На улице раздались возбужденные голоса, затем коротко взвыла
сирена полицейской машины. Он осторожно приблизился к убитому, молодой
худощавый мужчина, вид типичного работника низших категорий, такие ходят везде
неприметные и тихие, работают либо уборщиками, либо грузчиками, очень редко
поднимаются до квалифицированных работ. Но чтобы стрелять, особой квалификации
не требуется, как они считают. И еще они всерьез верят в то, что Бог создал
людей, а Кольт уравнял в правах.
Полицейский внимательно проверил его документы, осмотрел
разрешение на ношение оружия. Появились еще двое, на Стивена посматривали
недоверчиво, вопросов не задавали, быстро и профессионально осмотрели комнату,
Стивен обратил внимание, как оба, не тратя лишние секунды, определили
траектории пуль, восстановили для себя картину схватки.

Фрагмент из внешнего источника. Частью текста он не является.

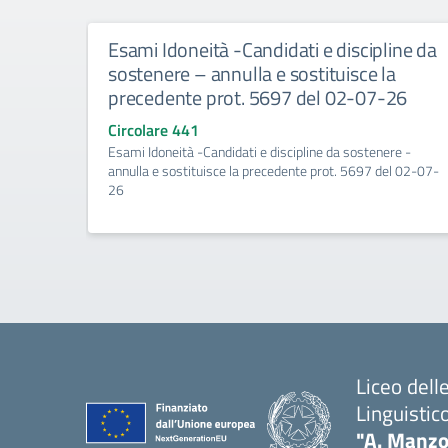
Esami Idoneità -Candidati e discipline da
sostenere – annulla e sostituisce la
precedente prot. 5697 del 02-07-26
Circolare 441
Esami Idoneità -Candidati e discipline da sostenere -
annulla e sostituisce la precedente prot. 5697 del 02-07-
26
Liceo del
Linguistic
"A. Manzo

Офицер сказал медлительно, он не спускал пристального
взгляда со Стивена:
– Вы очень умело разделались с нападающими.
– Я не родился коммерсантом, – ответил Стивен,
стараясь, чтобы голос звучал самодовольно. – Когда-то я служил в самой
лучшей армии! Служил, скажу с заслуженной гордостью, неплохо. Если слыхали про
«Бурю в пустыне», то я был в передовом батальоне, что вошел в Бейрут!
Офицер поскучнел, здесь каждый день гремят взрывы и
раздаются автоматные очереди, а этот хвастается, как, схоронившись за толстой
танковой броней, въехал в город, разбомбленный так, что не оставалось ни
одного, способного держать в руках даже пистолет.
– Вам повезло, – сказал он, – но будьте
осторожны. В последнее время боевики что-то обнаглели, уже дважды ухитрялись
похищать бизнесменов прямо здесь, в Иерусалиме! Такого еще не было.
– Безобразие, – согласился Стивен. – Почему
их всех не убьют?
– Скажите это вашему президенту, – ответил
полицейский недружелюбно.
– Нашему?
– Наш премьер хорош, – согласился
полицейский, – но все-таки это ваш не дает нам нанести такой удар, чтобы
навсегда отбить у них охоту к таким забавам. Или, по крайней мере, мы бы сумели
отбить желание у арабов хозяйничать в нашей стране.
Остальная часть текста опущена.